Green’s Dictionary of Slang

browsing and sluicing n.

[coined and most commonly used by P.G. Wodehouse (1881–1975), but echoed by many of his fans; but note earlier cit. 1885, referring to cannibalism]

eating and drinking.

[[Aus]Bulletin (Sydney) 14 Feb. 5/2: Still, now that it is known that only six-months’ imprisonment ‘hangs’ to browsing on boy, that article of diet may in time become popular.].
[US]Wodehouse in Cosmopolitan 68 88: I vote we go to the Cosmopolis [...] The browsing and sluicing isn't bad there.
[UK]Wodehouse Indiscretions of Archie Ch. vii: By the way, touching the matter of browsing and sluicing. What do I feed him on?
[UK]Cornishman 18 Apr. 3/2: Mrs Crosbie Garstin is [...] not Mr P.G. Wodehouse [but] he has deserted the historical novel for the ‘browsing and sluicing’ manner of Mr Wodehouse.

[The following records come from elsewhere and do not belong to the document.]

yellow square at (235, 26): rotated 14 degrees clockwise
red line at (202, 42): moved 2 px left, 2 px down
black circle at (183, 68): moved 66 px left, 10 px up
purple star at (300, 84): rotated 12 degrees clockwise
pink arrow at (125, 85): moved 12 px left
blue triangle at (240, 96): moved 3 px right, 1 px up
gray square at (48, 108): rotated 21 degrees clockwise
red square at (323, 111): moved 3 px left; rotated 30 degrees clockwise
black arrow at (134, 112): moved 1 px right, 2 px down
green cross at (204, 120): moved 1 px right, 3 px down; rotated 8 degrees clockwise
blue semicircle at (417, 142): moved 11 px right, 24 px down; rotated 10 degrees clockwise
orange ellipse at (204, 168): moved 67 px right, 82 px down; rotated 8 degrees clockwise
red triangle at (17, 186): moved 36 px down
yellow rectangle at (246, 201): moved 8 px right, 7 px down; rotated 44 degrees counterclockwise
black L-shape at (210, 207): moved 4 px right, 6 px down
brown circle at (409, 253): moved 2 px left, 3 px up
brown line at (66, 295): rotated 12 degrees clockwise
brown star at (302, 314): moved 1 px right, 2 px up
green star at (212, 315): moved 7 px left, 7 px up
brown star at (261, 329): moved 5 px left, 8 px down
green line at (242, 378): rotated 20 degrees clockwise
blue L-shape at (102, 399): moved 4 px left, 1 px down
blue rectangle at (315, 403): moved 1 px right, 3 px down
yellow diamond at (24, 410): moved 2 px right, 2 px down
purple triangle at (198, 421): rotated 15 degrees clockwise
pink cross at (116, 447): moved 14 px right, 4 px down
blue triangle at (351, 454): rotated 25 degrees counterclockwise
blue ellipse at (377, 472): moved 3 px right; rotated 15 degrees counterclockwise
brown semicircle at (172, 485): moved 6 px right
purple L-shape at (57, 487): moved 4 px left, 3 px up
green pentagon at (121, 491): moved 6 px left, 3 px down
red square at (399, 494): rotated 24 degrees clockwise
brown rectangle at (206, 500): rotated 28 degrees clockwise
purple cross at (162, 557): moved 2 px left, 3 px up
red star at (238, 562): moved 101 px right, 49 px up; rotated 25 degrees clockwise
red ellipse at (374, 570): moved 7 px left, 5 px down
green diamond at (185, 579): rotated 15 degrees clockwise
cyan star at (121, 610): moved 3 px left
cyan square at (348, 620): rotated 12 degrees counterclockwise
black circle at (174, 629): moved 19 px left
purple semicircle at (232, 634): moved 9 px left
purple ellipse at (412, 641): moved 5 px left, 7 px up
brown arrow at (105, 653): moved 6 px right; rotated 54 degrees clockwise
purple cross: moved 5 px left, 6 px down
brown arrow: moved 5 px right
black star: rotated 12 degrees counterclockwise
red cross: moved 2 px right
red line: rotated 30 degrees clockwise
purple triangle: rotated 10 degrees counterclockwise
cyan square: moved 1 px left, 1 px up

[UK]Wodehouse Right Ho, Jeeves 102: The browsing and sluicing had been of the highest quality.
Dly Mirror 18 Nov. 10/1: Mr Anthony Eden returned with a party of Dominion representatives after a browsing and sluicing match.

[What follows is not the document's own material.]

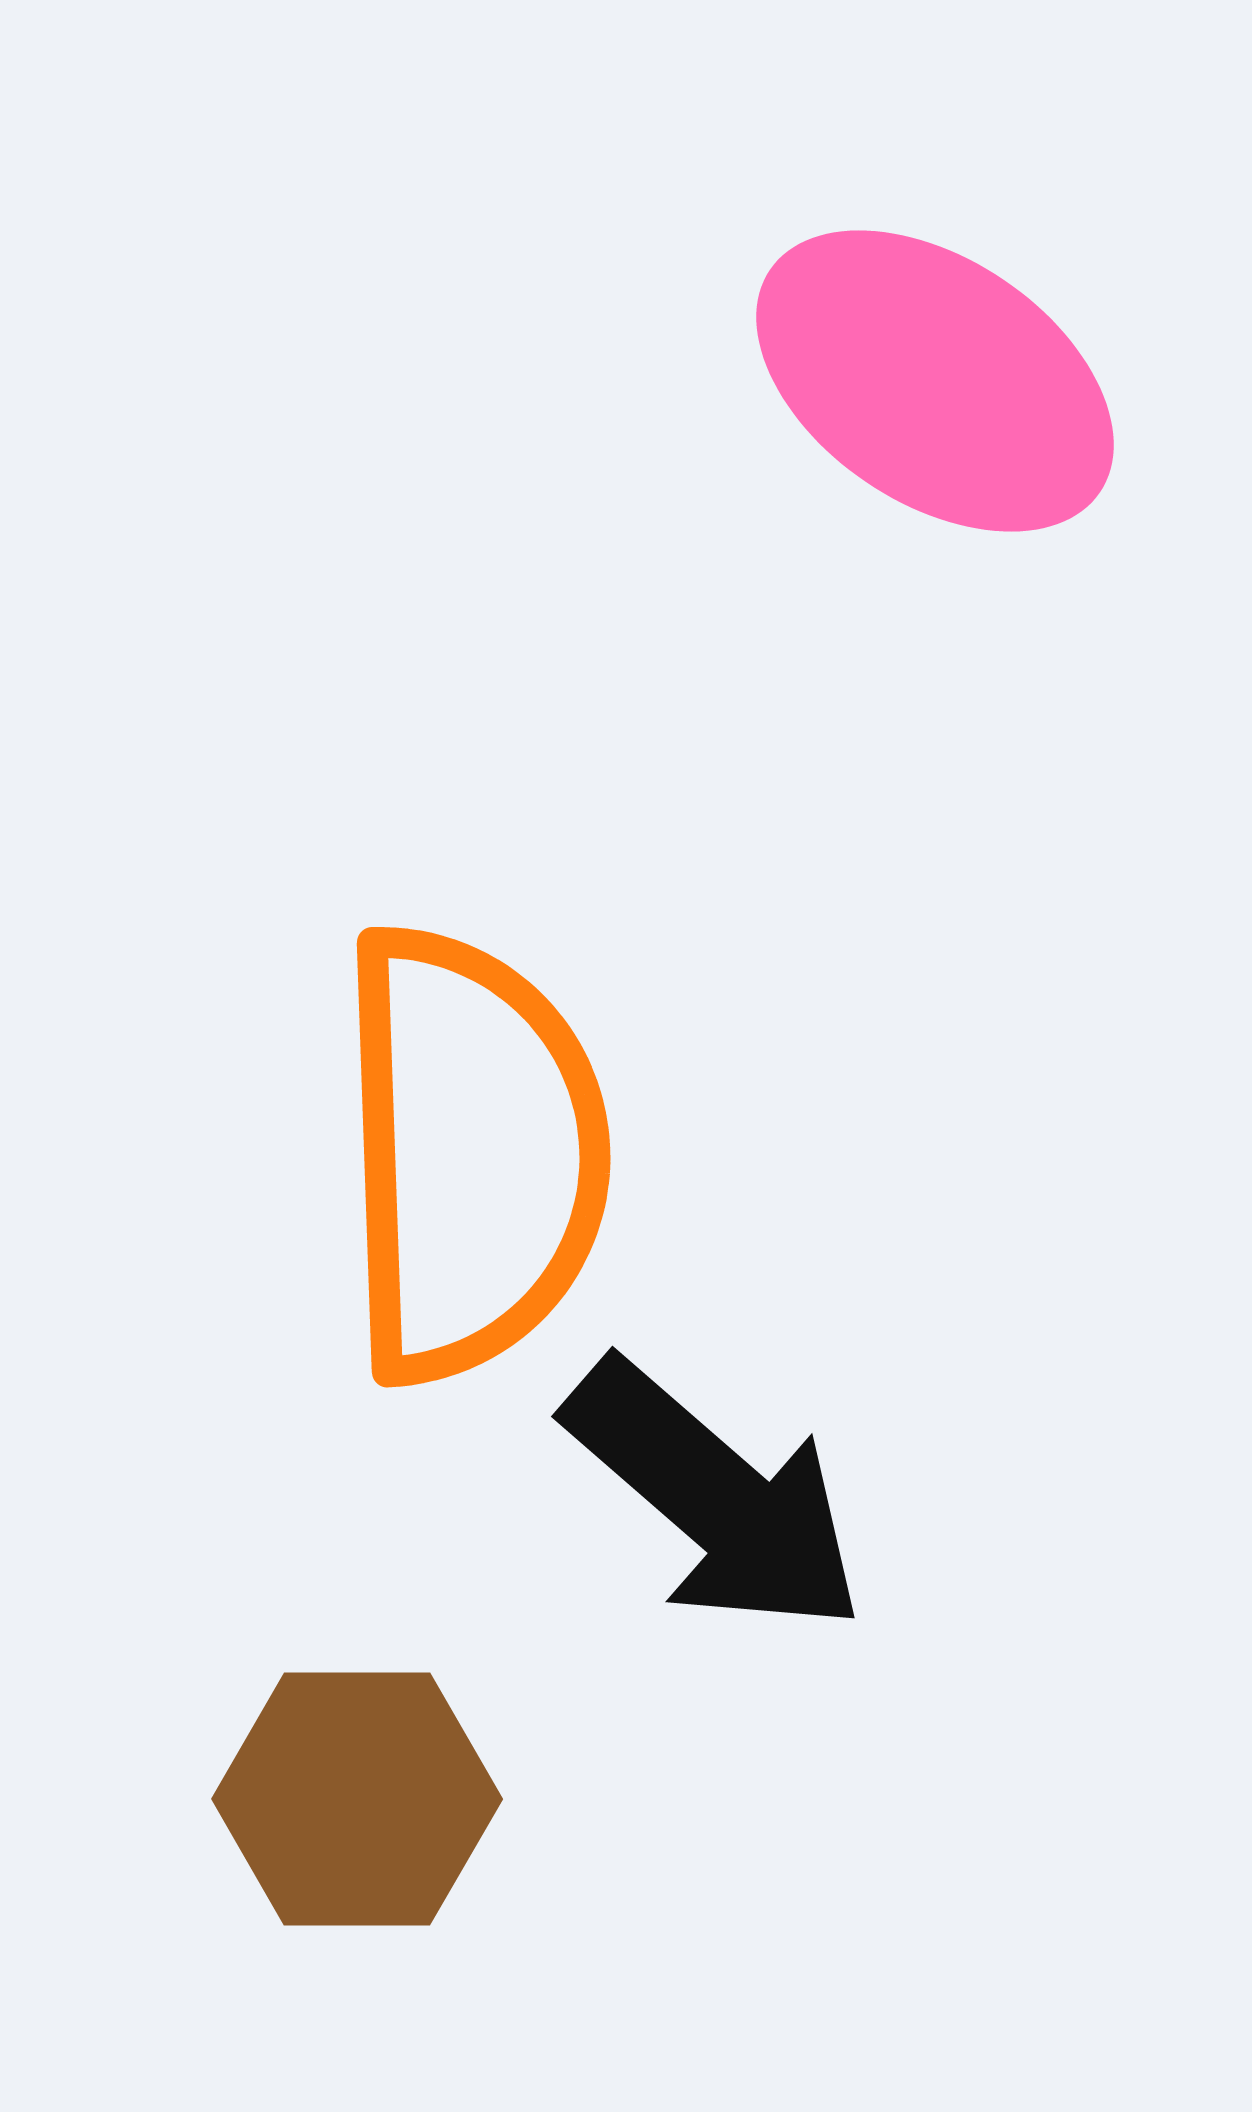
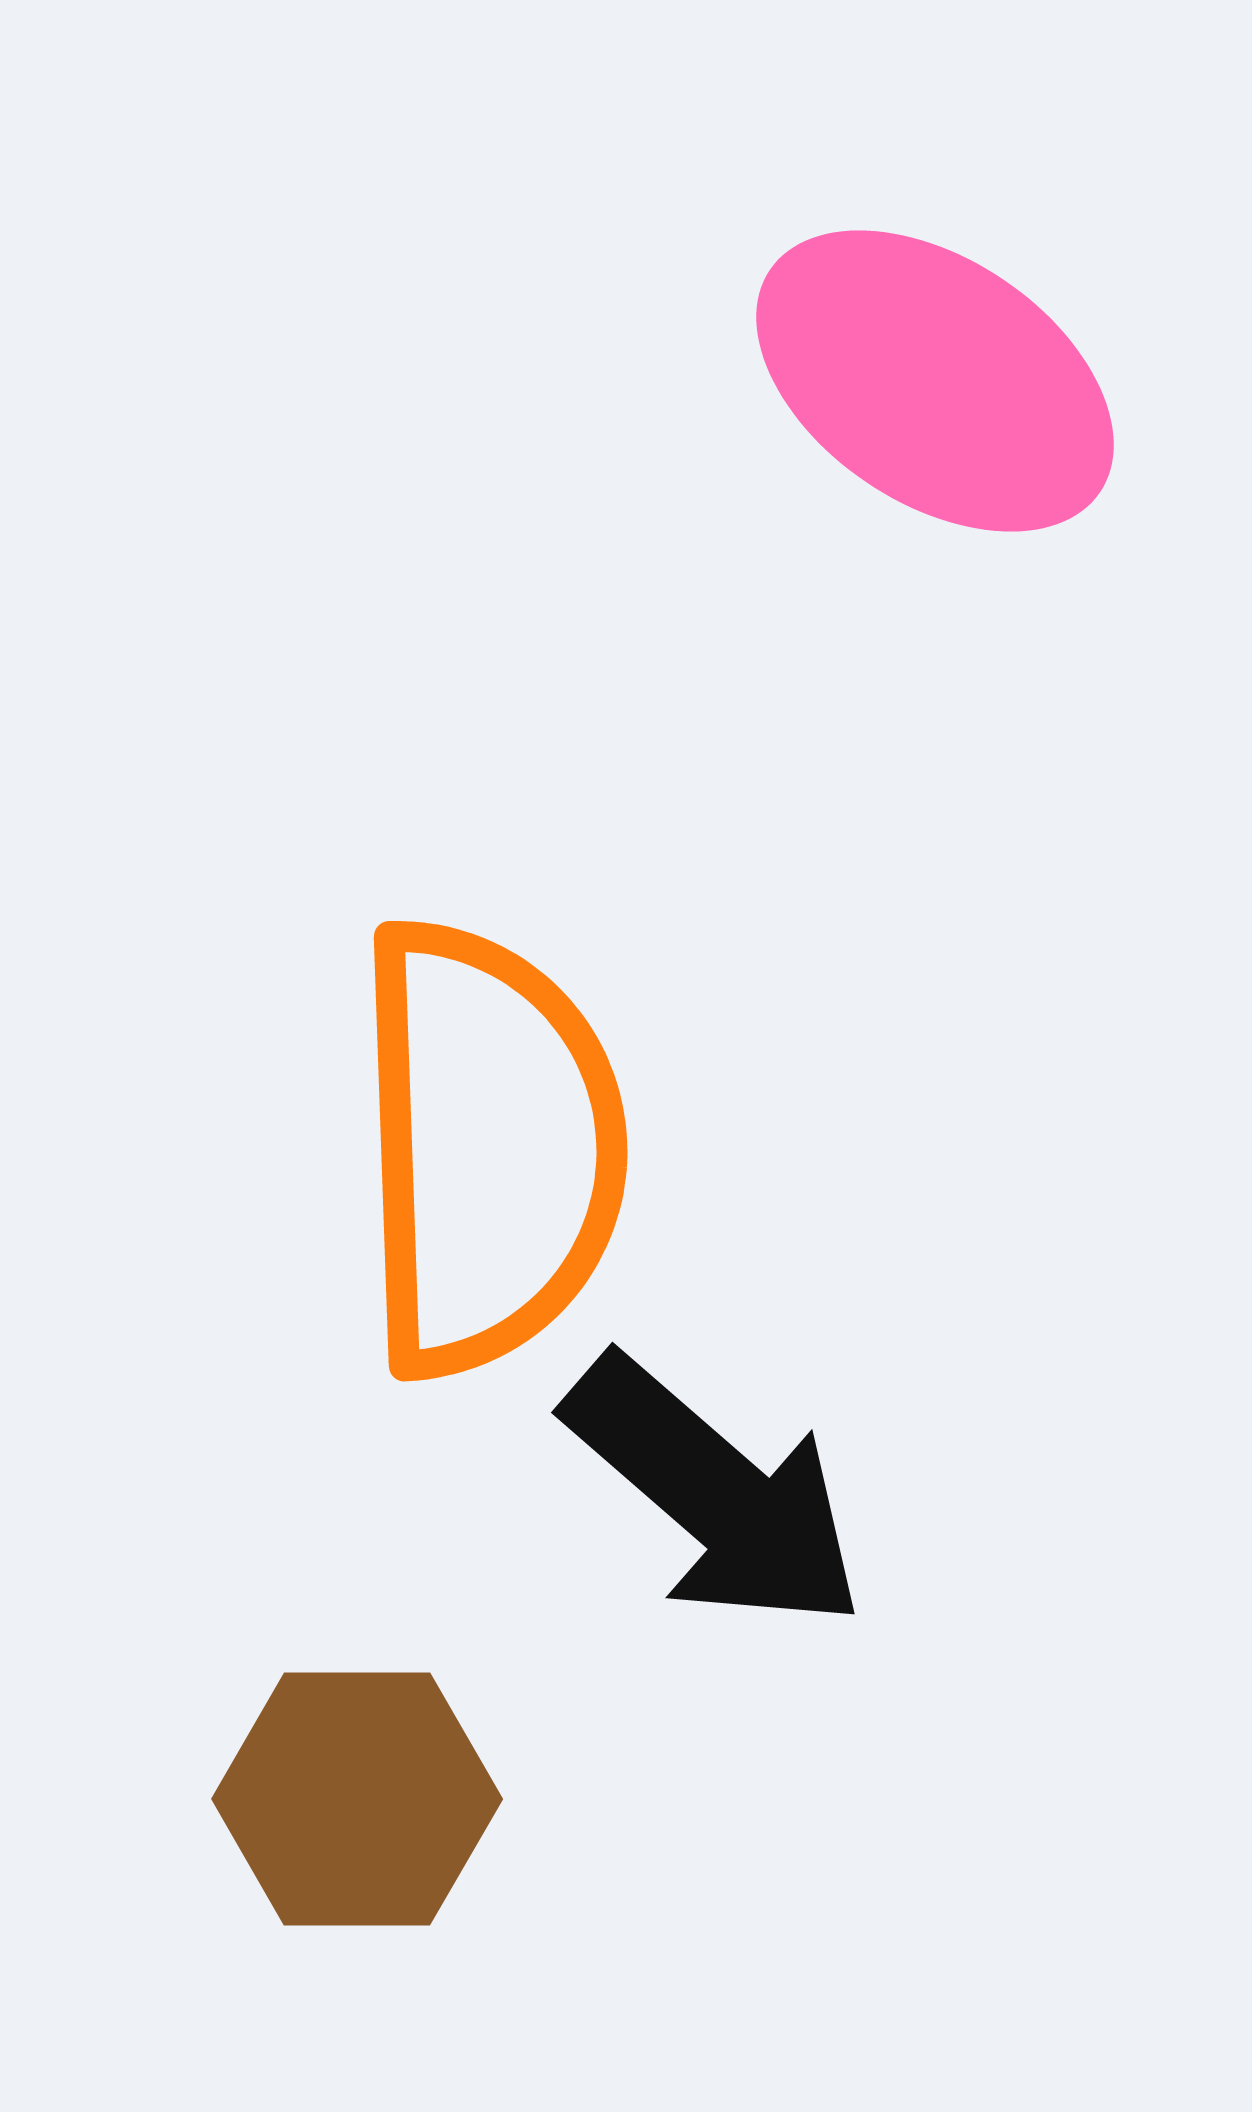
orange semicircle: moved 17 px right, 6 px up
black arrow: moved 4 px up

[UK]Wodehouse Mating Season 51: The browsing and sluicing being concluded, the females rose.
[Scot]Chambers Jrnl Jan. 474/1: I determined that there should be no mistake about the browsing and sluicing at my H.Q.

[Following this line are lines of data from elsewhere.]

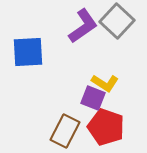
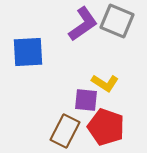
gray square: rotated 20 degrees counterclockwise
purple L-shape: moved 2 px up
purple square: moved 7 px left, 2 px down; rotated 15 degrees counterclockwise
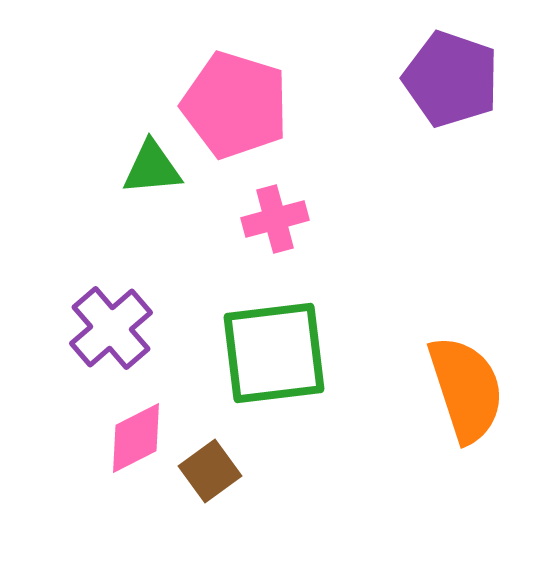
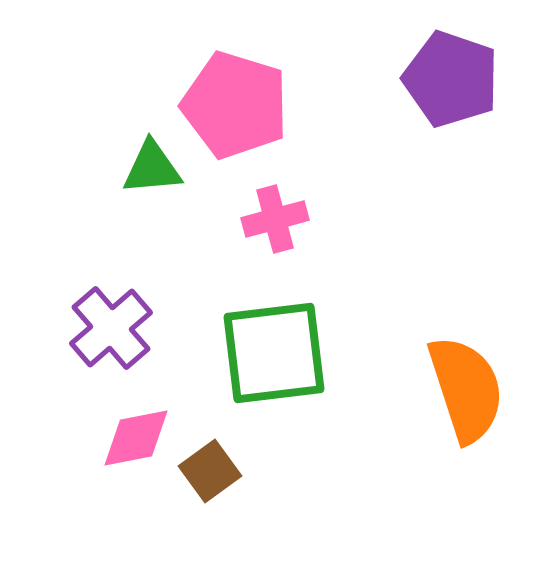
pink diamond: rotated 16 degrees clockwise
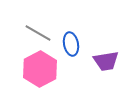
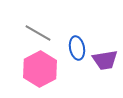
blue ellipse: moved 6 px right, 4 px down
purple trapezoid: moved 1 px left, 1 px up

Oxford Mag. 4 68/1: How pleasant to be Mr Eliot ... or failing that supreme bliss how scarcely less pleasant to be the Head of an Oxbridge college. The lolly is all right, the browsing and sluicing are excellent.
[UK]Wodehouse Much Obliged, Jeeves 108: Generally these rural pubs are all right in the matter of browsing.
P. Howard London’s River 24: After the browsing and sluicing [...] ‘Then went the cuppes so merrily about that many of the Frenchmen were faine to be led to their beddes’.
C. & R. Mortimer letter 5 Nov. in Dear Lupin (2014) [ebook] On Friday we go to the Mayhew Sanders box at Cheltenham where I hope the browsing and sluicing will be of a high order.
R.W.F. Poole Arthur James & I 34: Some determined attention to the browsing and sluicing, if it is of the required standard (high), enables one to endure for the umpteenth time Colonel Potleigh's story of how he felt a little sikh whilst pig sticking in India.